SOURCE INFORMATION: Begin

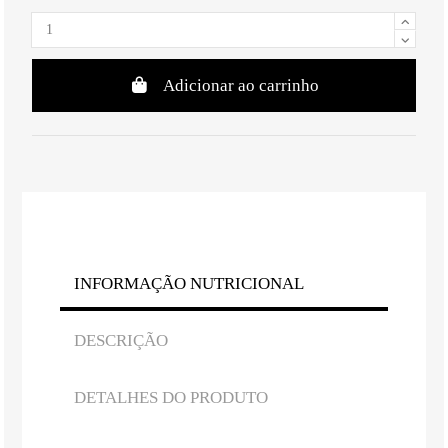
Adicionar ao carrinho
INFORMAÇÃO NUTRICIONAL
DESCRIÇÃO
DETALHES DO PRODUTO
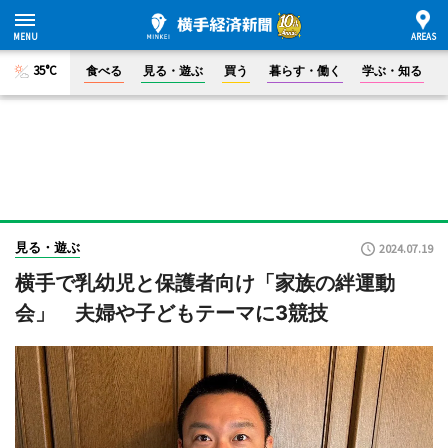
35°C
食べる
見る・遊ぶ
買う
暮らす・働く
学ぶ・知る
見る・遊ぶ
2024.07.19
横手で乳幼児と保護者向け「家族の絆運動
会」 夫婦や子どもテーマに3競技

SOURCE INFORMATION: End

**EXERCISE AIM**
Reproduce the entire listing above precisely, but keep the images out.

**ANSWER TO THE PROBLEM**
Adicionar ao carrinho
INFORMAÇÃO NUTRICIONAL
DESCRIÇÃO
DETALHES DO PRODUTO
35°C
食べる
見る・遊ぶ
買う
暮らす・働く
学ぶ・知る
見る・遊ぶ
2024.07.19
横手で乳幼児と保護者向け「家族の絆運動
会」 夫婦や子どもテーマに3競技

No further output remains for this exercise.